Metadata-Version: 2.4
Name: tubecensus
Version: 1.0.0
Summary: Sample YouTube channels and retrieve their historical Wayback Machine metadata
Project-URL: Homepage, https://github.com/blast-cu/tubecensus
Project-URL: Repository, https://github.com/blast-cu/tubecensus
Project-URL: Issues, https://github.com/blast-cu/tubecensus/issues
Author-email: Chloe Eggleston <chloe.eggleston@colorado.edu>
License: MIT License
        
        Copyright (c) 2026 Boulder Language and Social Technologies
        
        Permission is hereby granted, free of charge, to any person obtaining a copy
        of this software and associated documentation files (the "Software"), to deal
        in the Software without restriction, including without limitation the rights
        to use, copy, modify, merge, publish, distribute, sublicense, and/or sell
        copies of the Software, and to permit persons to whom the Software is
        furnished to do so, subject to the following conditions:
        
        The above copyright notice and this permission notice shall be included in all
        copies or substantial portions of the Software.
        
        THE SOFTWARE IS PROVIDED "AS IS", WITHOUT WARRANTY OF ANY KIND, EXPRESS OR
        IMPLIED, INCLUDING BUT NOT LIMITED TO THE WARRANTIES OF MERCHANTABILITY,
        FITNESS FOR A PARTICULAR PURPOSE AND NONINFRINGEMENT. IN NO EVENT SHALL THE
        AUTHORS OR COPYRIGHT HOLDERS BE LIABLE FOR ANY CLAIM, DAMAGES OR OTHER
        LIABILITY, WHETHER IN AN ACTION OF CONTRACT, TORT OR OTHERWISE, ARISING FROM,
        OUT OF OR IN CONNECTION WITH THE SOFTWARE OR THE USE OR OTHER DEALINGS IN THE
        SOFTWARE.
License-File: LICENSE
Keywords: internet archive,sampling,social media,wayback,youtube
Classifier: Development Status :: 3 - Alpha
Classifier: Intended Audience :: Developers
Classifier: Intended Audience :: Science/Research
Classifier: License :: OSI Approved :: MIT License
Classifier: Programming Language :: Python :: 3
Classifier: Programming Language :: Python :: 3 :: Only
Classifier: Programming Language :: Python :: 3.9
Classifier: Programming Language :: Python :: 3.10
Classifier: Programming Language :: Python :: 3.11
Classifier: Programming Language :: Python :: 3.12
Requires-Python: >=3.9
Requires-Dist: beautifulsoup4>=4.14.3
Requires-Dist: cdx-toolkit>=0.9.38
Requires-Dist: huggingface-hub>=1.12.1
Requires-Dist: jsonpath-ng>=1.8.0
Requires-Dist: msgpack>=1.1.2
Requires-Dist: pandas>=1.5
Requires-Dist: rocksdict>=0.3.29
Requires-Dist: tqdm
Description-Content-Type: text/markdown

# TubeCensus

A Python library for sampling YouTube channels and retrieving their historical Wayback Machine metadata.

## Installation
* Requirements: ~20GB of storage. 
    * Defaults to `~/.tubecensus`, but can be overriden by `TubeCensus(data_dir=...)`, or the `TUBECENSUS_DIR` environment variable.

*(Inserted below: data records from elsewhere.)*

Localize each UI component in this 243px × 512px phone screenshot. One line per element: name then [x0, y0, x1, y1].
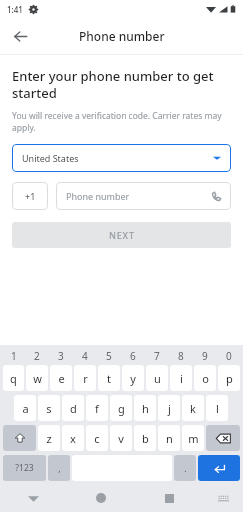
button[interactable]: n — [158, 425, 180, 451]
button[interactable]: 3 — [49, 348, 73, 364]
button[interactable]: i — [170, 365, 192, 391]
staticText: i — [180, 371, 183, 386]
staticText: Phone number — [79, 28, 165, 44]
staticText: United States — [22, 152, 79, 164]
staticText: g — [118, 401, 125, 416]
button[interactable]: j — [158, 395, 180, 421]
staticText: d — [70, 401, 77, 416]
staticText: r — [83, 371, 88, 386]
staticText: s — [46, 401, 52, 416]
button[interactable]: 1 — [2, 348, 25, 364]
staticText: 2 — [34, 349, 40, 363]
button[interactable]: 8 — [169, 348, 193, 364]
staticText: x — [70, 431, 76, 446]
button[interactable]: k — [182, 395, 204, 421]
staticText: 1 — [11, 349, 17, 363]
staticText: ?123 — [15, 462, 34, 474]
button[interactable]: g — [110, 395, 132, 421]
button[interactable]: ?123 — [3, 455, 46, 481]
button[interactable]: d — [62, 395, 84, 421]
button[interactable]: p — [218, 365, 240, 391]
button[interactable]: y — [122, 365, 144, 391]
button[interactable]: m — [182, 425, 204, 451]
staticText: q — [10, 371, 17, 386]
button[interactable]: Shift — [3, 425, 36, 451]
staticText: y — [130, 371, 136, 386]
button[interactable]: x — [62, 425, 84, 451]
button[interactable]: Phone number — [56, 182, 231, 210]
button[interactable]: Backspace — [206, 425, 240, 451]
staticText: b — [142, 431, 149, 446]
button[interactable]: e — [50, 365, 72, 391]
button[interactable]: Home — [67, 484, 135, 512]
button[interactable]: , — [48, 455, 70, 481]
staticText: 5 — [106, 349, 112, 363]
staticText: +1 — [25, 190, 36, 202]
button[interactable]: o — [194, 365, 216, 391]
staticText: Phone number — [66, 190, 130, 202]
staticText: , — [58, 462, 61, 474]
staticText: 0 — [226, 349, 232, 363]
button[interactable]: NEXT — [12, 222, 231, 248]
staticText: 1:41 — [7, 4, 23, 15]
button[interactable]: z — [38, 425, 60, 451]
staticText: 6 — [130, 349, 136, 363]
staticText: m — [188, 431, 199, 446]
staticText: h — [142, 401, 149, 416]
button[interactable]: 0 — [217, 348, 241, 364]
button[interactable]: . — [174, 455, 196, 481]
staticText: w — [33, 371, 42, 386]
staticText: . — [184, 462, 187, 474]
button[interactable]: +1 — [12, 182, 48, 210]
button[interactable]: 2 — [25, 348, 49, 364]
button[interactable]: 7 — [145, 348, 169, 364]
button[interactable]: 6 — [121, 348, 145, 364]
button[interactable]: 4 — [73, 348, 97, 364]
button[interactable]: Recents — [135, 484, 203, 512]
button[interactable]: u — [146, 365, 168, 391]
staticText: v — [118, 431, 124, 446]
button[interactable]: c — [86, 425, 108, 451]
button[interactable]: Keyboard — [203, 484, 243, 512]
staticText: e — [58, 371, 65, 386]
staticText: p — [226, 371, 233, 386]
button[interactable]: h — [134, 395, 156, 421]
staticText: a — [22, 401, 29, 416]
staticText: j — [168, 401, 171, 416]
staticText: n — [166, 431, 173, 446]
button[interactable]: 5 — [97, 348, 121, 364]
staticText: t — [107, 371, 111, 386]
button[interactable]: r — [74, 365, 96, 391]
staticText: 4 — [82, 349, 88, 363]
staticText: Enter your phone number to get started — [12, 67, 231, 102]
staticText: o — [202, 371, 209, 386]
staticText: z — [46, 431, 52, 446]
button[interactable]: l — [206, 395, 228, 421]
button[interactable]: f — [86, 395, 108, 421]
button[interactable]: Enter — [198, 455, 240, 481]
staticText: NEXT — [109, 229, 135, 241]
staticText: l — [216, 401, 219, 416]
button[interactable]: Back — [8, 24, 32, 48]
button[interactable]: t — [98, 365, 120, 391]
staticText: u — [154, 371, 161, 386]
button[interactable]: b — [134, 425, 156, 451]
button[interactable]: v — [110, 425, 132, 451]
staticText: 7 — [154, 349, 160, 363]
staticText: f — [95, 401, 99, 416]
staticText: 9 — [202, 349, 208, 363]
button[interactable]: a — [14, 395, 36, 421]
button[interactable]: s — [38, 395, 60, 421]
button[interactable]: United States — [12, 144, 231, 172]
staticText: k — [190, 401, 196, 416]
staticText: 8 — [178, 349, 184, 363]
staticText: c — [94, 431, 100, 446]
staticText: 3 — [58, 349, 64, 363]
button[interactable]: w — [26, 365, 48, 391]
button[interactable]: 9 — [193, 348, 217, 364]
button[interactable]: q — [3, 365, 24, 391]
staticText: You will receive a verification code. Ca… — [12, 110, 231, 134]
button[interactable]: Back — [0, 484, 67, 512]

* ` pip install tubecensus`

## Features

### sample(n, by={"usernames","ids","customs", "handles"})
- Sample YouTube channels from the URLs collected from the Wayback machine indices.
- Current version includes unique URLs up to 2023. These are featured in the four YouTube channel formats:
    1. Username (`/profile?user=`, `/user/`): 34.8M channels
    2. ID (`/channel/UC`): 106M channels 
    3. Custom Page (`/c/`): 5.9M channels
    4. Handle (`/@`): 25.4M channels
- See our paper for more discussion.

### sample_until(n, by, condition)
- Construct a conditional sample by repeatedly drawing channels and keeping them if the condition function is met.
- Can be used along with YouTube API / Innertube to construct samples conditioned on API metadata (e.g. country, join date, channel topic), or alternatively our metadata (subscribers at given timestamp).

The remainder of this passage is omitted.